El regalo de cumpleaños (III)

Sin mediar más palabras recorrieron el pasillo, compartido por otras dos habitaciones aparte del improvisado dormitorio de Mei. Tras bajar la escalera se encaminaron hacia la cocina, dejando a un lado la pequeña sala donde habían cenado la noche anterior. Los niños, que estaban allí jugando, se percataron de su paso y mostraron intención de acercarse, pero un gesto de la anciana los disuadió de ello y siguieron entreteniéndose tranquilamente en la estancia.
Al final pasaron por la cocina y entraron en un cuartucho anexo que podría hacer las veces de almacén o alacena pero que, dada la pobreza obvia de los habitantes de la casa, parecía estar destinado a otros fines. En él había una pequeña mesa, donde estaba el saco que la anciana portase cuando se encontraron a las afueras de la ciudad. A un lado de la camilla había una mecedora, en la que se acomodó la anciana tras encender un pequeño candil asido a la pared; al otro una silla, donde invitó a Mei a que se sentara.
—Bueno, ya has conocido a mis niños —dijo—. Son algo traviesos, pero en el fondo bastante buenos.
—Sí, supongo que como todos los chiquillos —contestó Mei, insegura. Desde su infancia apenas había tratado con nadie más de lo necesario para procurarse comida o alojamiento, y mucho menos con niños.
En ese momento se escucharon unos pasos provenientes de la cocina y un muchacho entró en la habitación; dejando un puñado de monedas sobre la mesa se dirigió a la anciana con cierto tono apesadumbrado, sin percatarse siquiera de la presencia de Mei.
—Lo siento Abuela, pero no he podido conseguir más; no había mucha gente hoy por el mercado y parecía que la guardia estaba más atenta que de costumbre.
—No te preocupes hijo. Con esto es más que suficiente para un par de días, a pesar de que tenemos una nueva invitada que espero que se quede —contestó la anciana haciendo un gesto hacia donde estaba sentada Mei.

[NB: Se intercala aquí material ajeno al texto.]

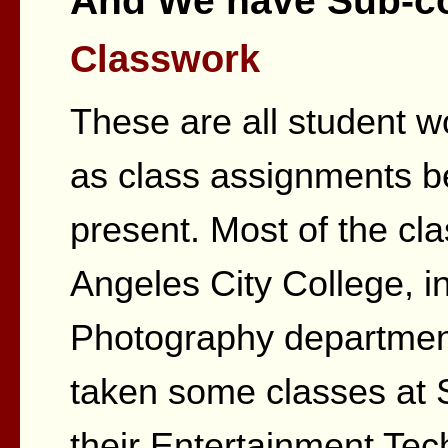
And We have Sub-col
Classwork
These are all student w
as class assignments 
present. Most of the cl
Angeles City College, in
Photography department
taken some classes at 
their Entertainment Tec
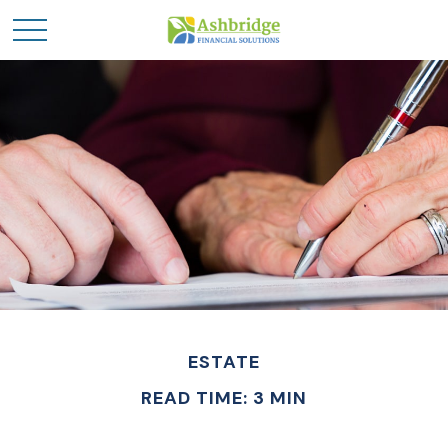
ESTATE
READ TIME: 3 MIN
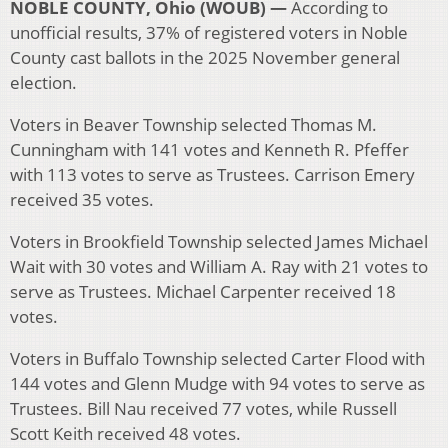
NOBLE COUNTY, Ohio (WOUB) —
According to
unofficial results, 37% of registered voters in Noble
County cast ballots in the 2025 November general
election.
Voters in Beaver Township selected Thomas M.
Cunningham with 141 votes and Kenneth R. Pfeffer
with 113 votes to serve as Trustees. Carrison Emery
received 35 votes.
Voters in Brookfield Township selected James Michael
Wait with 30 votes and William A. Ray with 21 votes to
serve as Trustees. Michael Carpenter received 18
votes.
Voters in Buffalo Township selected Carter Flood with
144 votes and Glenn Mudge with 94 votes to serve as
Trustees. Bill Nau received 77 votes, while Russell
Scott Keith received 48 votes.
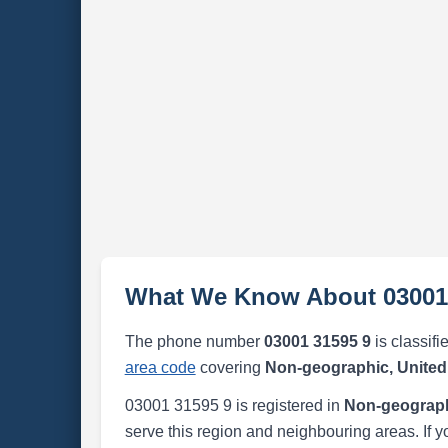
What We Know About 03001
The phone number
03001 31595 9
is classifi
area code
covering
Non-geographic, Unite
03001 31595 9 is registered in
Non-geograph
serve this region and neighbouring areas. If y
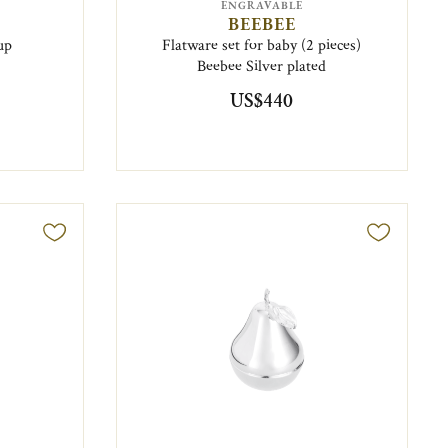
ENGRAVABLE
BEEBEE
up
Flatware set for baby (2 pieces)
Beebee Silver plated
US$440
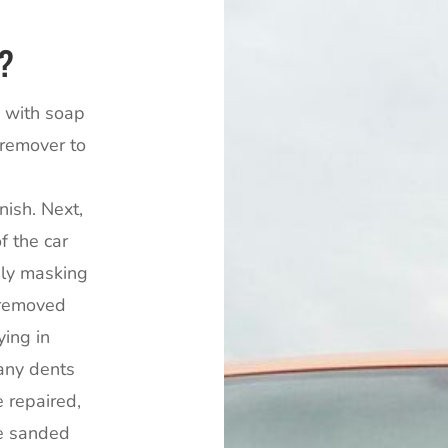
?
d with soap
 remover to
nish. Next,
f the car
ely masking
e removed
ying in
 any dents
e repaired,
be sanded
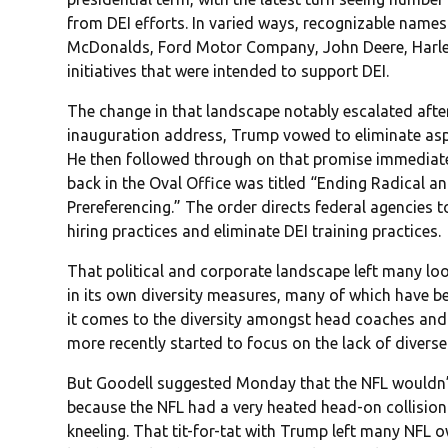
from DEI efforts. In varied ways, recognizable name
McDonalds, Ford Motor Company, John Deere, Harley
initiatives that were intended to support DEI.
The change in that landscape notably escalated after 
inauguration address, Trump vowed to eliminate aspe
He then followed through on that promise immediately
back in the Oval Office was titled “Ending Radical
Prereferencing.” The order directs federal agencies 
hiring practices and eliminate DEI training practices.
That political and corporate landscape left many loo
in its own diversity measures, many of which have be
it comes to the diversity amongst head coaches and
more recently started to focus on the lack of divers
But Goodell suggested Monday that the NFL wouldn’t 
because the NFL had a very heated head-on collisio
kneeling. That tit-for-tat with Trump left many NFL o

Era un zagal joven y delgado, de poco más de quince años. Sus ropas estaban algo descuidadas y llenas de remiendos. Su tez tostada por el sol dejaba claro que pasaba mucho tiempo en la calle, posiblemente buscando algún transeúnte al que robar o huyendo de algún otro que lo hubiese pillado con las manos en la masa, a juzgar por lo que acababa de decir.
—Eh... lo siento señora, no la había visto, buenas tardes —dijo cuando al girarse vio a Mei, alzando la mano hasta la nuca con un gesto despreocupado y esbozando una pícara sonrisa.
Mei, al haberse visto referida a sí misma como "señora", frunció el ceño en desacuerdo, lo que hizo que el muchacho se percatara del error cometido.
—¡Tan mayor ya y aún tan descuidado! —exclamó la anciana sonriendo—. Discúlpate y ve a vigilar a los niños, que están solos en el comedor.
—Esto... lo siento... —balbuceó mientras sus mejillas se tornaban en un color sonrojado. Hizo una especie de gesto de despedida y salió corriendo de la habitación.